— Your instructions —
Here are records with pictures in them. Copy all of them exactly and leave the pictures out.
Top of Data for the task
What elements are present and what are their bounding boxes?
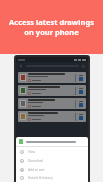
button[interactable] (18, 98, 86, 109)
button[interactable]: View (16, 147, 88, 156)
button[interactable] (18, 85, 86, 96)
button[interactable]: Add to cart (16, 165, 88, 174)
button[interactable]: Details & history (16, 174, 88, 182)
button[interactable]: Download (16, 156, 88, 165)
button[interactable] (18, 72, 86, 83)
staticText: Add to cart (28, 168, 45, 172)
button[interactable] (18, 111, 86, 122)
staticText: Access latest drawings on your phone (9, 17, 94, 37)
button[interactable] (16, 137, 88, 146)
staticText: View (28, 150, 35, 154)
staticText: Download (28, 159, 44, 163)
button[interactable]: Search (19, 62, 85, 70)
staticText: Details & history (28, 176, 53, 180)
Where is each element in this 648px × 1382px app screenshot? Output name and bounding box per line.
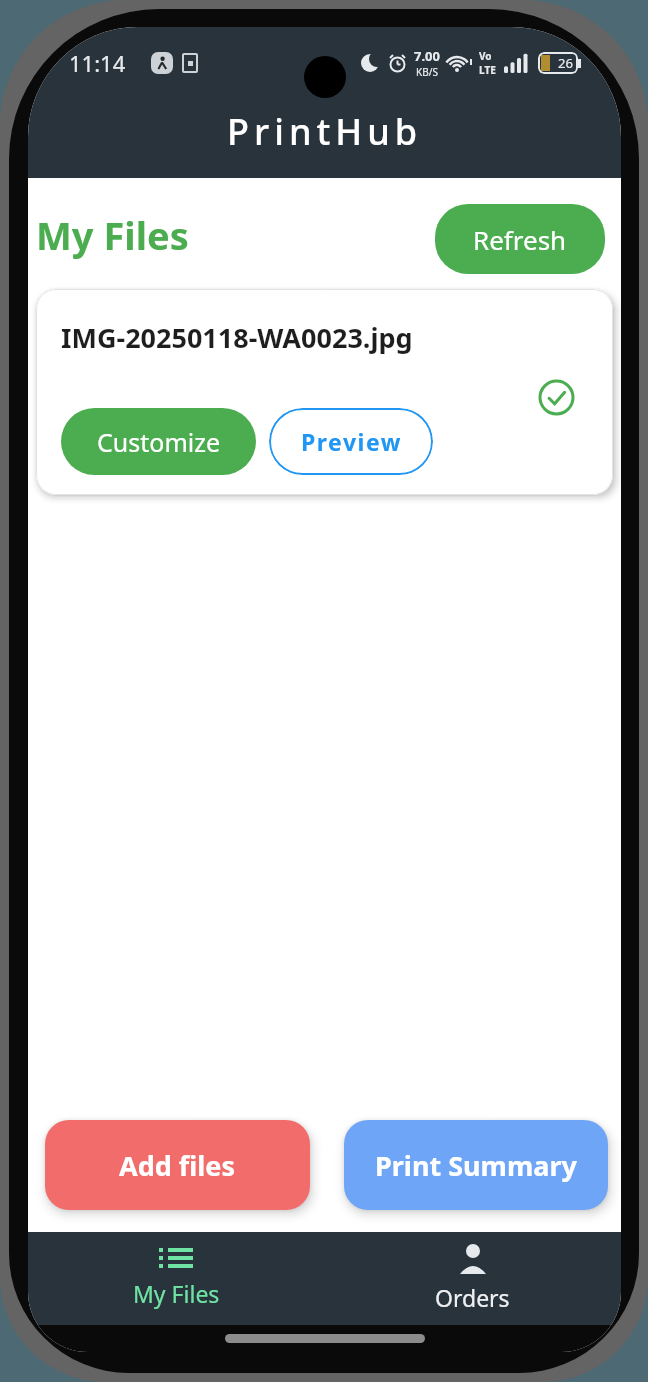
staticText: Customize bbox=[97, 425, 221, 459]
button[interactable]: IMG-20250118-WA0023.jpg bbox=[36, 289, 613, 495]
staticText: 26 bbox=[558, 54, 573, 72]
button[interactable]: Add files bbox=[45, 1120, 310, 1210]
button[interactable]: Preview bbox=[269, 408, 433, 475]
button[interactable]: My Files bbox=[28, 1232, 324, 1325]
staticText: Preview bbox=[301, 426, 402, 457]
staticText: Vo bbox=[479, 49, 492, 63]
staticText: My Files bbox=[36, 209, 189, 261]
button[interactable]: Print Summary bbox=[344, 1120, 608, 1210]
staticText: My Files bbox=[133, 1278, 220, 1309]
staticText: PrintHub bbox=[227, 107, 423, 156]
staticText: Print Summary bbox=[375, 1147, 577, 1184]
button[interactable]: Customize bbox=[61, 408, 256, 475]
staticText: IMG-20250118-WA0023.jpg bbox=[61, 319, 413, 356]
button[interactable]: Refresh bbox=[435, 204, 605, 274]
button[interactable]: Orders bbox=[324, 1232, 621, 1325]
staticText: KB/S bbox=[416, 65, 438, 79]
staticText: Refresh bbox=[473, 222, 567, 257]
staticText: Add files bbox=[119, 1147, 236, 1184]
staticText: 11:14 bbox=[69, 48, 126, 78]
staticText: Orders bbox=[435, 1282, 510, 1313]
staticText: 7.00 bbox=[414, 47, 440, 65]
staticText: LTE bbox=[479, 63, 496, 77]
Bottom of Data for the task
— Task result —
What elements are present and what are their bounding boxes?
button[interactable] (18, 98, 86, 109)
button[interactable]: View (16, 147, 88, 156)
button[interactable] (18, 85, 86, 96)
button[interactable]: Add to cart (16, 165, 88, 174)
button[interactable]: Details & history (16, 174, 88, 182)
button[interactable]: Download (16, 156, 88, 165)
button[interactable] (18, 72, 86, 83)
staticText: Add to cart (28, 168, 45, 172)
button[interactable] (18, 111, 86, 122)
staticText: Access latest drawings on your phone (9, 17, 94, 37)
button[interactable] (16, 137, 88, 146)
staticText: View (28, 150, 35, 154)
staticText: Download (28, 159, 44, 163)
button[interactable]: Search (19, 62, 85, 70)
staticText: Details & history (28, 176, 53, 180)
Where is each element in this 648px × 1382px app screenshot? Output name and bounding box per line.
staticText: Customize bbox=[97, 425, 221, 459]
button[interactable]: IMG-20250118-WA0023.jpg bbox=[36, 289, 613, 495]
staticText: 26 bbox=[558, 54, 573, 72]
button[interactable]: Add files bbox=[45, 1120, 310, 1210]
button[interactable]: Preview bbox=[269, 408, 433, 475]
button[interactable]: My Files bbox=[28, 1232, 324, 1325]
staticText: Preview bbox=[301, 426, 402, 457]
staticText: Vo bbox=[479, 49, 492, 63]
staticText: My Files bbox=[36, 209, 189, 261]
button[interactable]: Print Summary bbox=[344, 1120, 608, 1210]
staticText: My Files bbox=[133, 1278, 220, 1309]
staticText: PrintHub bbox=[227, 107, 423, 156]
staticText: Print Summary bbox=[375, 1147, 577, 1184]
button[interactable]: Customize bbox=[61, 408, 256, 475]
staticText: IMG-20250118-WA0023.jpg bbox=[61, 319, 413, 356]
button[interactable]: Refresh bbox=[435, 204, 605, 274]
button[interactable]: Orders bbox=[324, 1232, 621, 1325]
staticText: KB/S bbox=[416, 65, 438, 79]
staticText: Refresh bbox=[473, 222, 567, 257]
staticText: Add files bbox=[119, 1147, 236, 1184]
staticText: 11:14 bbox=[69, 48, 126, 78]
staticText: Orders bbox=[435, 1282, 510, 1313]
staticText: 7.00 bbox=[414, 47, 440, 65]
staticText: LTE bbox=[479, 63, 496, 77]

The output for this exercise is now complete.